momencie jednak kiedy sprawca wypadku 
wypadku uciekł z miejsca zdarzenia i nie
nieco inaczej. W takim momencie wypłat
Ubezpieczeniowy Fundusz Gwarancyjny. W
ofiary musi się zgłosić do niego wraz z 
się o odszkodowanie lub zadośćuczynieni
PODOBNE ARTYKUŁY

## [WHAT TO PRODUCE]
The data above should be returned in full, exactly as written.

## [SOLUTION BELOW]
momencie jednak kiedy sprawca wypadku 
wypadku uciekł z miejsca zdarzenia i nie
nieco inaczej. W takim momencie wypłat
Ubezpieczeniowy Fundusz Gwarancyjny. W
ofiary musi się zgłosić do niego wraz z 
się o odszkodowanie lub zadośćuczynieni
PODOBNE ARTYKUŁY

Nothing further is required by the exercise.